- _Task prompt_: From the first record below to the last, retype each one exactly.

- _Task input_:
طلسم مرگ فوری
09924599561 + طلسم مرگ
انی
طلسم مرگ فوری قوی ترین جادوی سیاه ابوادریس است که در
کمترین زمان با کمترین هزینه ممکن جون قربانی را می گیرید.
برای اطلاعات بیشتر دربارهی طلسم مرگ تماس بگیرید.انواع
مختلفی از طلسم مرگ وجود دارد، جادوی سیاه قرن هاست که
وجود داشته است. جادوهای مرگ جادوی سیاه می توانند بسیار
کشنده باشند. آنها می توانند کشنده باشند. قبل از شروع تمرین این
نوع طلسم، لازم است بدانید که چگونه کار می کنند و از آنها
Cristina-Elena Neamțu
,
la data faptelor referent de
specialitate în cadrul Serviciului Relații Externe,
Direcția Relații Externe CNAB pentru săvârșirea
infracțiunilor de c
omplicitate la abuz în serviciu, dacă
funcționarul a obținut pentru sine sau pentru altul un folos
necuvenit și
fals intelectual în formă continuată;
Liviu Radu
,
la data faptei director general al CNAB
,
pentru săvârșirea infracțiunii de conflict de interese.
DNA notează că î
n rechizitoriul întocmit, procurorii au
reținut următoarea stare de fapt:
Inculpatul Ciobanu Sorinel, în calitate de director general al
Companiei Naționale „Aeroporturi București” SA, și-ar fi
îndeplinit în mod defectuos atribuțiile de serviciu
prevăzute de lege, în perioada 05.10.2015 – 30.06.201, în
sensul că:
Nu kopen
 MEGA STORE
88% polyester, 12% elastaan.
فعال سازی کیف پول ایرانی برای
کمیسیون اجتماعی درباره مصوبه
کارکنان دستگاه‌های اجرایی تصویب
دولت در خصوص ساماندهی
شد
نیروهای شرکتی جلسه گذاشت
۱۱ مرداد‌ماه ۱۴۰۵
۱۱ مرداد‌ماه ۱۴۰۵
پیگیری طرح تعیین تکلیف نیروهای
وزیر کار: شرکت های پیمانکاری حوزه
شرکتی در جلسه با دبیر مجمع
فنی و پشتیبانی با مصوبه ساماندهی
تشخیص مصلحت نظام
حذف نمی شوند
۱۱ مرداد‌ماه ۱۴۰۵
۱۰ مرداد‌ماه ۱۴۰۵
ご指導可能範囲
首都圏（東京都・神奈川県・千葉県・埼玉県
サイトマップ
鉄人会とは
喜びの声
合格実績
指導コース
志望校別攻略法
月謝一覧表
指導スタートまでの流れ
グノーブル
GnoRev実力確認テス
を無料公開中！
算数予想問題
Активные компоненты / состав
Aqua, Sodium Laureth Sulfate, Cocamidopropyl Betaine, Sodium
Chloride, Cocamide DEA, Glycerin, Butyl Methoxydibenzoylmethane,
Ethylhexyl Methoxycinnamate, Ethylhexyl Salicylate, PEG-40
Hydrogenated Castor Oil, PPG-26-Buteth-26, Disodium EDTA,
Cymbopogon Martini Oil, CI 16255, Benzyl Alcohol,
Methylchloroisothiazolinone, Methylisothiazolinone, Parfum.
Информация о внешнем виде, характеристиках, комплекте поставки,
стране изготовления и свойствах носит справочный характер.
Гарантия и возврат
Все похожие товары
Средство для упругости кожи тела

- _Output for this task_:
طلسم مرگ فوری
09924599561 + طلسم مرگ
انی
طلسم مرگ فوری قوی ترین جادوی سیاه ابوادریس است که در
کمترین زمان با کمترین هزینه ممکن جون قربانی را می گیرید.
برای اطلاعات بیشتر دربارهی طلسم مرگ تماس بگیرید.انواع
مختلفی از طلسم مرگ وجود دارد، جادوی سیاه قرن هاست که
وجود داشته است. جادوهای مرگ جادوی سیاه می توانند بسیار
کشنده باشند. آنها می توانند کشنده باشند. قبل از شروع تمرین این
نوع طلسم، لازم است بدانید که چگونه کار می کنند و از آنها
Cristina-Elena Neamțu
,
la data faptelor referent de
specialitate în cadrul Serviciului Relații Externe,
Direcția Relații Externe CNAB pentru săvârșirea
infracțiunilor de c
omplicitate la abuz în serviciu, dacă
funcționarul a obținut pentru sine sau pentru altul un folos
necuvenit și
fals intelectual în formă continuată;
Liviu Radu
,
la data faptei director general al CNAB
,
pentru săvârșirea infracțiunii de conflict de interese.
DNA notează că î
n rechizitoriul întocmit, procurorii au
reținut următoarea stare de fapt:
Inculpatul Ciobanu Sorinel, în calitate de director general al
Companiei Naționale „Aeroporturi București” SA, și-ar fi
îndeplinit în mod defectuos atribuțiile de serviciu
prevăzute de lege, în perioada 05.10.2015 – 30.06.201, în
sensul că:
Nu kopen
 MEGA STORE
88% polyester, 12% elastaan.
فعال سازی کیف پول ایرانی برای
کمیسیون اجتماعی درباره مصوبه
کارکنان دستگاه‌های اجرایی تصویب
دولت در خصوص ساماندهی
شد
نیروهای شرکتی جلسه گذاشت
۱۱ مرداد‌ماه ۱۴۰۵
۱۱ مرداد‌ماه ۱۴۰۵
پیگیری طرح تعیین تکلیف نیروهای
وزیر کار: شرکت های پیمانکاری حوزه
شرکتی در جلسه با دبیر مجمع
فنی و پشتیبانی با مصوبه ساماندهی
تشخیص مصلحت نظام
حذف نمی شوند
۱۱ مرداد‌ماه ۱۴۰۵
۱۰ مرداد‌ماه ۱۴۰۵
ご指導可能範囲
首都圏（東京都・神奈川県・千葉県・埼玉県
サイトマップ
鉄人会とは
喜びの声
合格実績
指導コース
志望校別攻略法
月謝一覧表
指導スタートまでの流れ
グノーブル
GnoRev実力確認テス
を無料公開中！
算数予想問題
Активные компоненты / состав
Aqua, Sodium Laureth Sulfate, Cocamidopropyl Betaine, Sodium
Chloride, Cocamide DEA, Glycerin, Butyl Methoxydibenzoylmethane,
Ethylhexyl Methoxycinnamate, Ethylhexyl Salicylate, PEG-40
Hydrogenated Castor Oil, PPG-26-Buteth-26, Disodium EDTA,
Cymbopogon Martini Oil, CI 16255, Benzyl Alcohol,
Methylchloroisothiazolinone, Methylisothiazolinone, Parfum.
Информация о внешнем виде, характеристиках, комплекте поставки,
стране изготовления и свойствах носит справочный характер.
Гарантия и возврат
Все похожие товары
Средство для упругости кожи тела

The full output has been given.